Right Of Redemption

If a prospective redemptioner is informed of the sale of a portion of a property subject of co-ownership, he has to exercise the right of legal redemption within 30 days from notice, otherwise, he loses the right. If he was informed in 1993 but filed a complaint for legal redemption in 1995, then, he has lost his right to exercise. To require strict proof of written notice of the sale would be to countenance an obvious false claim of lack of knowledge thereof, thus, commending the letter of the law over its purpose, i.e., the notification of redemptioners. (Cabales, et al. v. CA, et al., G.R. No. 162421, August 31, 2007. Puno, C. J).

If a property subject of co-ownership is sold and is redeemed in its entirety by one of the co-owners, does the redemptioner acquire sole ownership? Why?

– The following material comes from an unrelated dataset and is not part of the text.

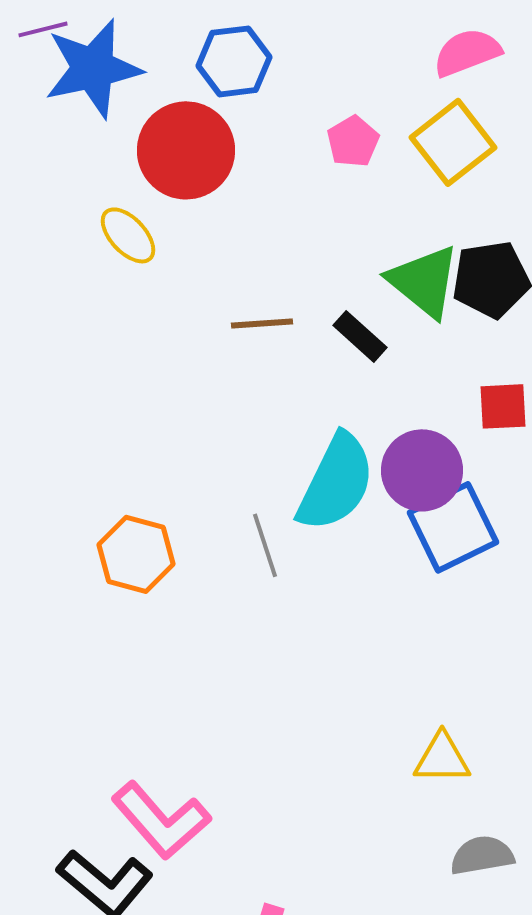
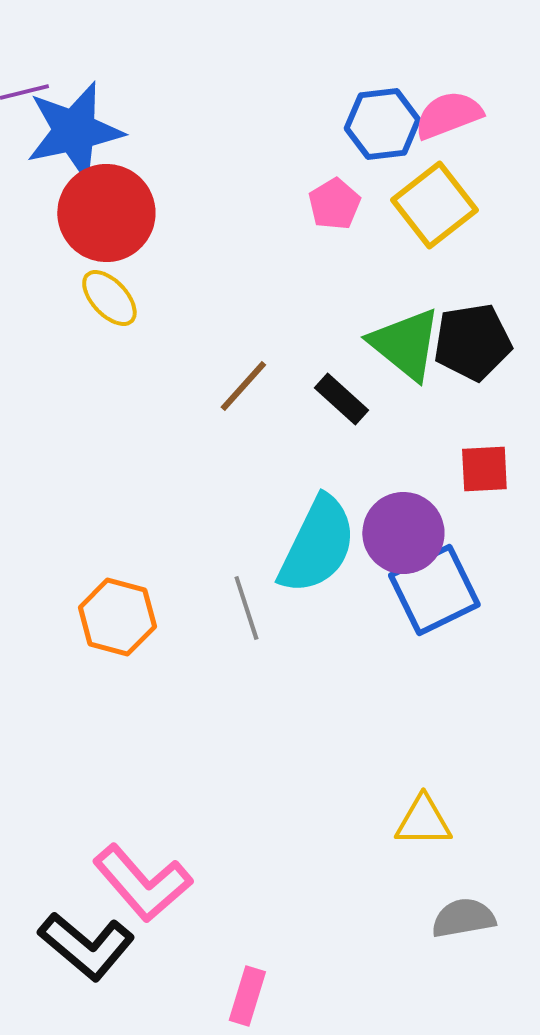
blue hexagon: (234, 61) -> (382, 124), moved
red circle: (186, 150) -> (106, 213), moved
brown line: (262, 323) -> (243, 386), turned -44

ANS: No. A co-owner who redeemed the property in its entirety did not make her the owner of all of it. The property remained in a condition of co-ownership as the redemption did not provide for a mode of terminating a co-ownership. (Paulmitan v. CA, G.R. No. 61584, November 25, 1992, 215 SCRA 867; Adille v. CA, 157 SCRA 455 (1988)). But the one who redeemed had the right to be reimbursed for the redemption price and until reimbursed, holds a lien upon the subject property for the amount due. Necessarily, when one redeemed for others who had then acquired his pro-indiviso share in subject property, it did not vest in her ownership over the pro-indiviso share she redeemed. But he had the right for the amount due until reimbursement. The result is that the heirs retained ownership over their pro-indiviso share. (Cabales, et al. v. CA, et al., G.R. No. 162421, August 31, 2007).